____ Input material

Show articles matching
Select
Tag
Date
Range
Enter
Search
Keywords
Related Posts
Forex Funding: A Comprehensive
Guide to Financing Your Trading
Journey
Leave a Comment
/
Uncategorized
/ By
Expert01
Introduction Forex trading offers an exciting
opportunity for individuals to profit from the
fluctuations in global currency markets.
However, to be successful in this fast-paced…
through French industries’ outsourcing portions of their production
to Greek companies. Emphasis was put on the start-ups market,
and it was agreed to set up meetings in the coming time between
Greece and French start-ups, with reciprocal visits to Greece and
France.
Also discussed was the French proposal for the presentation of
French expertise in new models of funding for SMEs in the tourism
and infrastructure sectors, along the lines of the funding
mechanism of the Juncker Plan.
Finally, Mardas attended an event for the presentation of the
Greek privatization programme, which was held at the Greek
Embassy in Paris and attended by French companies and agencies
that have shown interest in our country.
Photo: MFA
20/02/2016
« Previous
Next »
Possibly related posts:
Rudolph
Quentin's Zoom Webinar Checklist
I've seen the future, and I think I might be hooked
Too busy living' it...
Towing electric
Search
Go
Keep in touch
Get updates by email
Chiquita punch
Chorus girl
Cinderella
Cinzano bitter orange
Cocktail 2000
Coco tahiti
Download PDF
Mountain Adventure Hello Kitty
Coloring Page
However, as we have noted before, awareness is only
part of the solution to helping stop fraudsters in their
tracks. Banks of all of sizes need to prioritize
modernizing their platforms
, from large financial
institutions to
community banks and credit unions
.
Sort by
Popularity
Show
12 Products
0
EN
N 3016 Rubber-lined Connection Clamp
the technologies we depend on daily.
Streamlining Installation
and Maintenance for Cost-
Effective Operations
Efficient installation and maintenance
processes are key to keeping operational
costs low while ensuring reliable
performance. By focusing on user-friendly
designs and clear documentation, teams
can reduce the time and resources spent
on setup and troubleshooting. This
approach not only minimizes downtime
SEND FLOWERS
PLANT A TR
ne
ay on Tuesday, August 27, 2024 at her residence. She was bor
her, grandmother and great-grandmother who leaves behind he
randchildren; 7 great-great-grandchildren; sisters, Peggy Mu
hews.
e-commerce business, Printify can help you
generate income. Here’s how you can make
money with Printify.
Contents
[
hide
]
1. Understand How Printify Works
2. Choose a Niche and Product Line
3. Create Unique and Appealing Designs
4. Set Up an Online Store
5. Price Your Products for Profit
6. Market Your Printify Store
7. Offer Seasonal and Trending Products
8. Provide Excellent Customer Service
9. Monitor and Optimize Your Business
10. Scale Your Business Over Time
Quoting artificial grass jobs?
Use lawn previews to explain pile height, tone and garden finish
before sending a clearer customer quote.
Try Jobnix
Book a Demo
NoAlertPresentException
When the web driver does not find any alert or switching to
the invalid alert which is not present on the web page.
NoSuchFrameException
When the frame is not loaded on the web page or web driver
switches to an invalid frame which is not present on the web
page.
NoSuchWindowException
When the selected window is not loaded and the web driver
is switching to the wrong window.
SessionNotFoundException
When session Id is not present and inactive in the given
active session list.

________
____ Input material

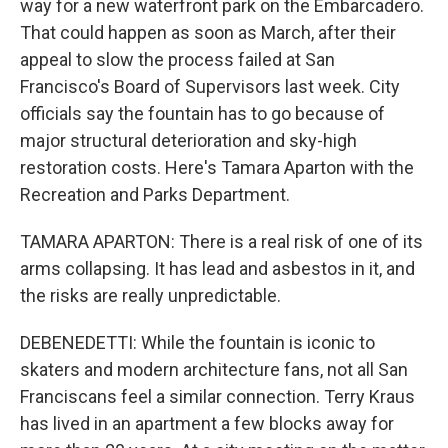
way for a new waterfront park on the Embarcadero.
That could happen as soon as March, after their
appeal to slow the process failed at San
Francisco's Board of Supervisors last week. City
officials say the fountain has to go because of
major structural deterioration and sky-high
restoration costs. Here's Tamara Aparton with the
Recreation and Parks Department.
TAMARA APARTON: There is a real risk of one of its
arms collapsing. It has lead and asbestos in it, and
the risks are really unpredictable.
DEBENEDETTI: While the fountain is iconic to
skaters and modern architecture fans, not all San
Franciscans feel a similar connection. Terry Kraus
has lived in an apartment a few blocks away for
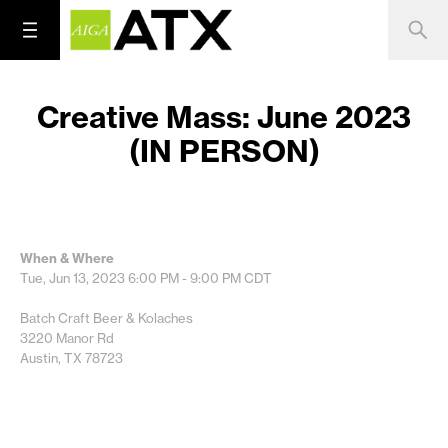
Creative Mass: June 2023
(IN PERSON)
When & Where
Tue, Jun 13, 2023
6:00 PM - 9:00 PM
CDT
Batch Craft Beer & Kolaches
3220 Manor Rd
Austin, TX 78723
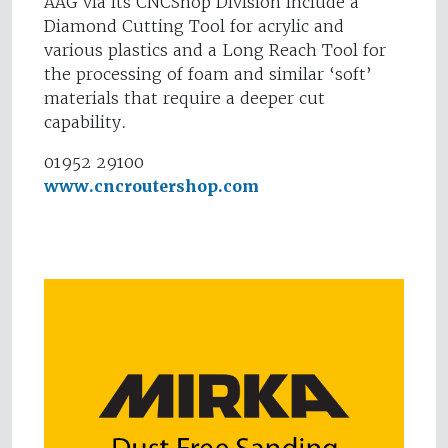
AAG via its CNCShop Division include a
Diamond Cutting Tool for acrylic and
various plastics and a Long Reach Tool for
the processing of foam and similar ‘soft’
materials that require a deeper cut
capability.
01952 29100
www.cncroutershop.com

________
____ Input material

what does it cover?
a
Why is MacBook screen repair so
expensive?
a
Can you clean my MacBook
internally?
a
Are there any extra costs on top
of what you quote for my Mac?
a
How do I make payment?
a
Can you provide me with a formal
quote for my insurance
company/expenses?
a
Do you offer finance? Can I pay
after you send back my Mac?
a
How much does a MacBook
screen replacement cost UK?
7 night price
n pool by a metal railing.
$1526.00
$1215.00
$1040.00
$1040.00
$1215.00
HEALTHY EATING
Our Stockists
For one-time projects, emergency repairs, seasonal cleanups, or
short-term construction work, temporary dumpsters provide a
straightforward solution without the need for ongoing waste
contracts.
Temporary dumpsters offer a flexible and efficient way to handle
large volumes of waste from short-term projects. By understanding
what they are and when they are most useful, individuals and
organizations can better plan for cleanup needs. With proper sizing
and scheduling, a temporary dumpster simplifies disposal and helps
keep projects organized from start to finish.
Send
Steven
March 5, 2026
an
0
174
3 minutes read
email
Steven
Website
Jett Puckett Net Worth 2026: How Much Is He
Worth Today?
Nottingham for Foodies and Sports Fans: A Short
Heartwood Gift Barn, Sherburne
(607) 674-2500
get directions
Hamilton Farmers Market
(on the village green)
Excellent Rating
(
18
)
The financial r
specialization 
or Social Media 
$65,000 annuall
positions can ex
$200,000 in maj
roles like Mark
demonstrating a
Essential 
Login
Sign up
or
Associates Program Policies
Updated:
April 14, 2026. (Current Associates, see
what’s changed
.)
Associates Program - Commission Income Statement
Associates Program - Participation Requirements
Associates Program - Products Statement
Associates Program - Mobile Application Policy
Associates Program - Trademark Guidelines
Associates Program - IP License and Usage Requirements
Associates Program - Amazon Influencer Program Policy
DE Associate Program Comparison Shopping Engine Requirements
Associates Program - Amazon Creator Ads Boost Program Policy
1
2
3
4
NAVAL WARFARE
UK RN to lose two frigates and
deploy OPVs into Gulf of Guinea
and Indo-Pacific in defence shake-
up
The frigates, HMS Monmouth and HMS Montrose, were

________

◆ Task item
Using the records above, filter out every line that lacks the string "Associates" and copy the rest.

◆ Solved exercise
Associates Program Policies
April 14, 2026. (Current Associates, see
Associates Program - Commission Income Statement
Associates Program - Participation Requirements
Associates Program - Products Statement
Associates Program - Mobile Application Policy
Associates Program - Trademark Guidelines
Associates Program - IP License and Usage Requirements
Associates Program - Amazon Influencer Program Policy
Associates Program - Amazon Creator Ads Boost Program Policy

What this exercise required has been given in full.